Der israelische Angriff auf ein Gefängnis in Jericho hat die Führungskrise bei den Palästinensern weiter verschärft. Die Existenz der Autonomiebehörde wird in Frage gestellt.

Ramallah/Washington - Während neue Forderungen nach einem Rücktritt von Palästinenserpräsident Mahmud Abbas laut wurden, stellte der palästinensische Chefunterhändler Sajeb Erekat am Donnerstag die Existenz der Autonomiebehörde in Frage. «Wir prüfen sorgfältig die Zukunft der Behörde», sagte Erakat in Ramallah. Bei einem heftigen Feuergefecht mit militanten Palästinensern wurde in Dschenin im nördlichen Westjordanland ein israelischer Soldat getötet.

Der Beauftragte des Nahost-Quartetts, James Wolfensohn, warnte vor einer Einstellung der internationalen Finanzhilfen für die Palästinenser. Nach einer Regierungsübernahme durch die radikal- islamische Hamas solle das bisherige System noch einige Wochen fortgesetzt werden, sagte Wolfensohn bei einer Anhörung in Washington. Die Autonomiebehörde stehe vor einem finanziellen Kollaps, falls die Unterstützung eingestellt werden sollte.

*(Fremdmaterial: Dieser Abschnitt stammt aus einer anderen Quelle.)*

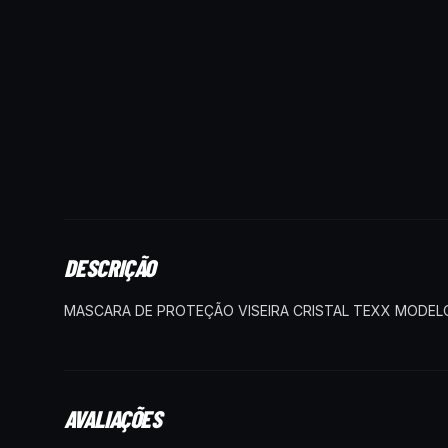
DESCRIÇÃO
MASCARA DE PROTEÇÃO VISEIRA CRISTAL TEXX MODELO
AVALIAÇÕES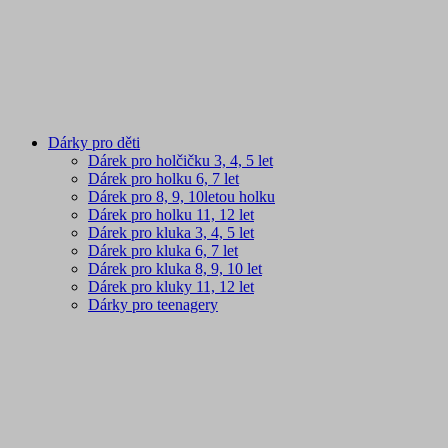
Dárky pro děti
Dárek pro holčičku 3, 4, 5 let
Dárek pro holku 6, 7 let
Dárek pro 8, 9, 10letou holku
Dárek pro holku 11, 12 let
Dárek pro kluka 3, 4, 5 let
Dárek pro kluka 6, 7 let
Dárek pro kluka 8, 9, 10 let
Dárek pro kluky 11, 12 let
Dárky pro teenagery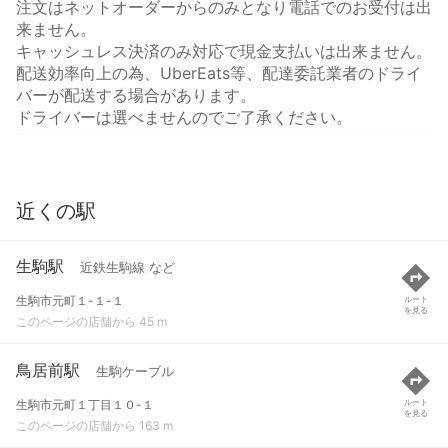
注文はネットオーダーからのみとなり電話でのお受付は出
来ません。
キャッシュレス決済のみ対応で現金支払いは出来ません。
配送効率向上の為、UberEats等、配達委託業者のドライ
バーが配送する場合があります。
ドライバーは選べませんのでご了承ください。
近くの駅
生駒駅
近鉄生駒線 など
生駒市元町１-１-１
ルート
を見る
このページの店舗から 45 m
鳥居前駅
生駒ケーブル
生駒市元町１丁目１０-１
ルート
を見る
このページの店舗から 163 m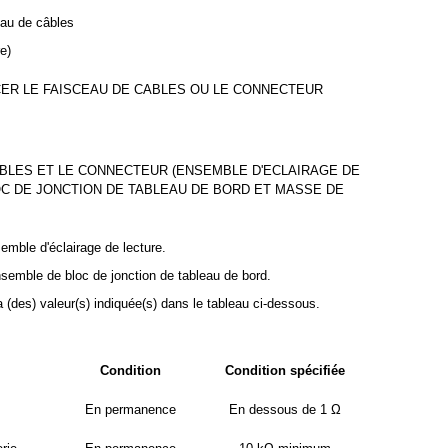
eau de câbles
e)
ER LE FAISCEAU DE CABLES OU LE CONNECTEUR
ABLES ET LE CONNECTEUR (ENSEMBLE D'ECLAIRAGE DE
OC DE JONCTION DE TABLEAU DE BORD ET MASSE DE
emble d'éclairage de lecture.
nsemble de bloc de jonction de tableau de bord.
a (des) valeur(s) indiquée(s) dans le tableau ci-dessous.
Condition
Condition spécifiée
En permanence
En dessous de 1 Ω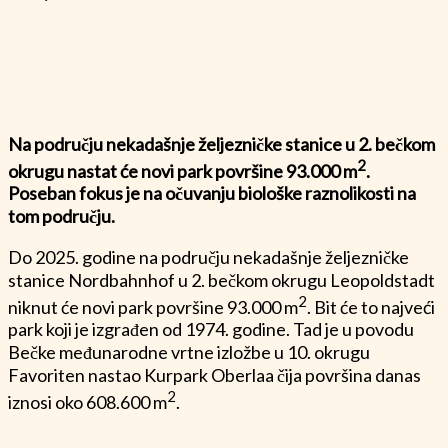
Na području nekadašnje željezničke stanice u 2. bečkom
2
okrugu nastat će novi park površine 93.000 m
.
Poseban fokus je na očuvanju biološke raznolikosti na
tom području.
Do 2025. godine na području nekadašnje željezničke
stanice Nordbahnhof u 2. bečkom okrugu Leopoldstadt
2
niknut će novi park površine 93.000 m
. Bit će to najveći
park koji je izgrađen od 1974. godine. Tad je u povodu
Bečke međunarodne vrtne izložbe u 10. okrugu
Favoriten nastao Kurpark Oberlaa čija površina danas
2
iznosi oko 608.600 m
.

Wolfensohn bezeichnete die Situation nach dem Hamas-Sieg als Dilemma. Einerseits sollte keine Finanzhilfe gezahlt werden, solange Hamas nicht auf Gewalt verzichte und Israel anerkenne. Andererseits sei Frieden nur schwer vorstellbar, wenn eine Million Palästinenser- Kinder wegen geschlossener Schulen auf der Straße stünden, es in den Palästinensergebieten keine Gesundheitsversorgung mehr gebe und die Infrastruktur zusammenbreche.

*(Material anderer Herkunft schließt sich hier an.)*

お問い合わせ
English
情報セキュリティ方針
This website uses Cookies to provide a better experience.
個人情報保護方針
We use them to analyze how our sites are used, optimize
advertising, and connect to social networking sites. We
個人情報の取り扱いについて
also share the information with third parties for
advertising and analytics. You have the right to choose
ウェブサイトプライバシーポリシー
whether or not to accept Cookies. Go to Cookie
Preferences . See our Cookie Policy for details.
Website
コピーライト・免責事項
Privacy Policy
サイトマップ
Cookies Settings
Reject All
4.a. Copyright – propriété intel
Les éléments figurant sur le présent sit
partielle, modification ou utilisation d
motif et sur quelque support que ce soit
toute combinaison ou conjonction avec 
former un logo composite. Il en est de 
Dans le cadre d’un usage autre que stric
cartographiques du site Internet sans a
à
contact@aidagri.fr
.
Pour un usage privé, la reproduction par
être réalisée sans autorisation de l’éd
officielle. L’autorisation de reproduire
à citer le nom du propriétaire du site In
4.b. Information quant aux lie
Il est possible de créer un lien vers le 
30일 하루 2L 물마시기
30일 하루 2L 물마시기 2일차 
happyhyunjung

"Sie verlangen von uns einzuhalten, was Israel bricht"

Hamas drohte angesichts stockender Verhandlungen mit einem Abbruch der Koalitionsgespräche und der Bildung einer Regierung ohne die Fatah. Notfalls werde Hamas ein Kabinett nur aus eigenen Politikern, Technokraten und Vertretern kleiner Parteien bilden, sagte Hamas- Sprecher Sami Abu Suhri in Gaza. Seine Organisation wolle den anderen im Parlament vertreten Parteien ein überarbeitetes Regierungsprogramm vorlegen und erwarte dann eine endgültige Antwort.

Nach ihrem Sieg bei der Parlamentswahl hielt die Hamas in ihrem zuletzt vorlegten Programm am bewaffneten Kampf gegen Israel fest. Dagegen wurden die wichtigsten bisher im Nahost-Konflikt ausgehandelten Abkommen nicht erwähnt. Abbas hatte den Auftrag zur Regierungsbildung an den Hamas-Führer Ismail Hanija an die Übernahme der Abkommen geknüpft. «Diese Abkommen beinhalten eine klare Anerkennung Israels, was wir völlig ablehnen», sagte Abu Suhri.

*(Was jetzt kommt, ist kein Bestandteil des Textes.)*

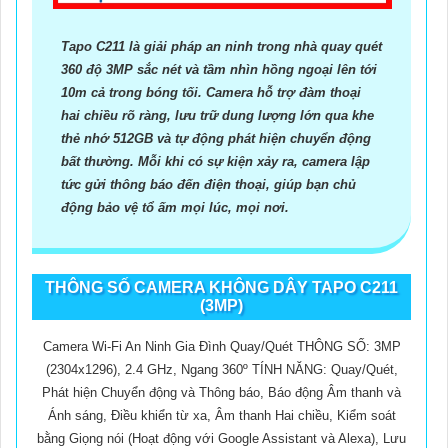
Tapo C211 là giải pháp an ninh trong nhà quay quét
360 độ 3MP sắc nét và tầm nhìn hồng ngoại lên tới
10m cả trong bóng tối. Camera hỗ trợ đàm thoại
hai chiều rõ ràng, lưu trữ dung lượng lớn qua khe
thẻ nhớ 512GB và tự động phát hiện chuyển động
bất thường. Mỗi khi có sự kiện xảy ra, camera lập
tức gửi thông báo đến điện thoại, giúp bạn chủ
động bảo vệ tổ ấm mọi lúc, mọi nơi.
THÔNG SỐ CAMERA KHÔNG DÂY TAPO C211
(3MP)
Camera Wi-Fi An Ninh Gia Đình Quay/Quét THÔNG SỐ: 3MP
(2304x1296), 2.4 GHz, Ngang 360º TÍNH NĂNG: Quay/Quét,
Phát hiện Chuyển động và Thông báo, Báo động Âm thanh và
Ánh sáng, Điều khiển từ xa, Âm thanh Hai chiều, Kiểm soát
bằng Giọng nói (Hoạt động với Google Assistant và Alexa), Lưu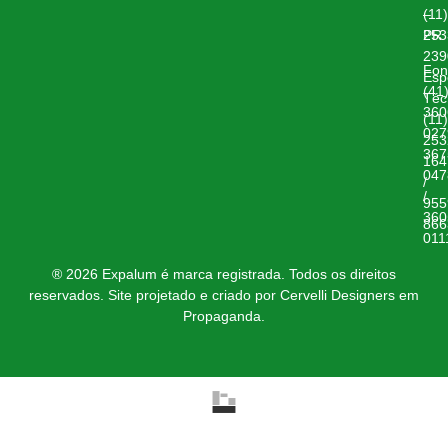
–
(11)
PR
253
239
Fon
Esp
(41
Téc
360
(11)
027
253
367
164
047
/
/
955
360
866
011
® 2026 Expalum é marca registrada. Todos os direitos
reservados. Site projetado e criado por Cervelli Designers em
Propaganda.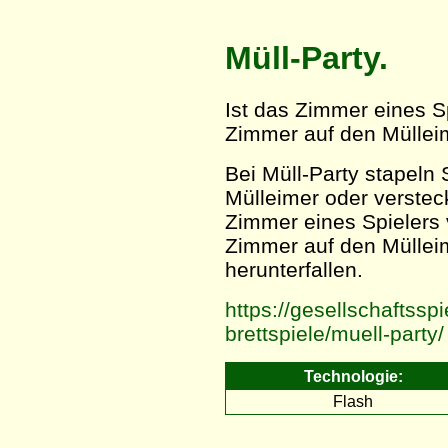
Müll-Party.
Ist das Zimmer eines S
Zimmer auf den Müllei
Bei Müll-Party stapeln 
Mülleimer oder verstec
Zimmer eines Spielers 
Zimmer auf den Mülleim
herunterfallen.
https://gesellschaftsspi
brettspiele/muell-party/
Technologie:
Flash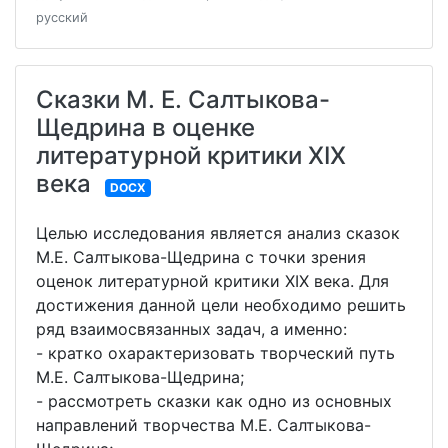
русский
Сказки М. Е. Салтыкова-
Щедрина в оценке
литературной критики XIX
века
DOCX
Целью исследования является анализ сказок
М.Е. Салтыкова-Щедрина с точки зрения
оценок литературной критики XIX века. Для
достижения данной цели необходимо решить
ряд взаимосвязанных задач, а именно:
- кратко охарактеризовать творческий путь
М.Е. Салтыкова-Щедрина;
- рассмотреть сказки как одно из основных
направлений творчества М.Е. Салтыкова-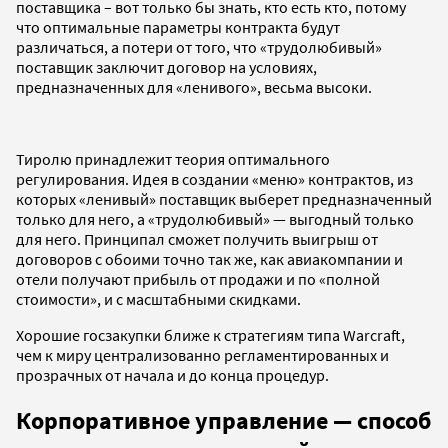
поставщика – вот только бы знать, кто есть кто, потому
что оптимальные параметры контракта будут
различаться, а потери от того, что «трудолюбивый»
поставщик заключит договор на условиях,
предназначенных для «ленивого», весьма высоки.
Тиролю принадлежит теория оптимального
регулирования. Идея в создании «меню» контрактов, из
которых «ленивый» поставщик выберет предназначенный
только для него, а «трудолюбивый» — выгодный только
для него. Принципал сможет получить выигрыш от
договоров с обоими точно так же, как авиакомпании и
отели получают прибыль от продажи и по «полной
стоимости», и с масштабными скидками.
Хорошие госзакупки ближе к стратегиям типа Warcraft,
чем к миру централизованно регламентированных и
прозрачных от начала и до конца процедур.
Корпоративное управление
—
способ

Israelische Soldaten hatten am Dienstag in Jericho den inhaftierten Palästinenserführer Ahmed Saadat und mehrere Gefolgsleute aus der Haftanstalt in ihre Gewalt gebracht. Erekat sagte, der Einsatz sei Teil eines Planes zur Zerstörung der palästinensischen Autonomiebehörde. «Sie verlangen von uns die Einhaltung der Abkommen, und wenn Israel sie schamlos bricht, sagt niemand etwas», sagte Erekat. (tso/dpa)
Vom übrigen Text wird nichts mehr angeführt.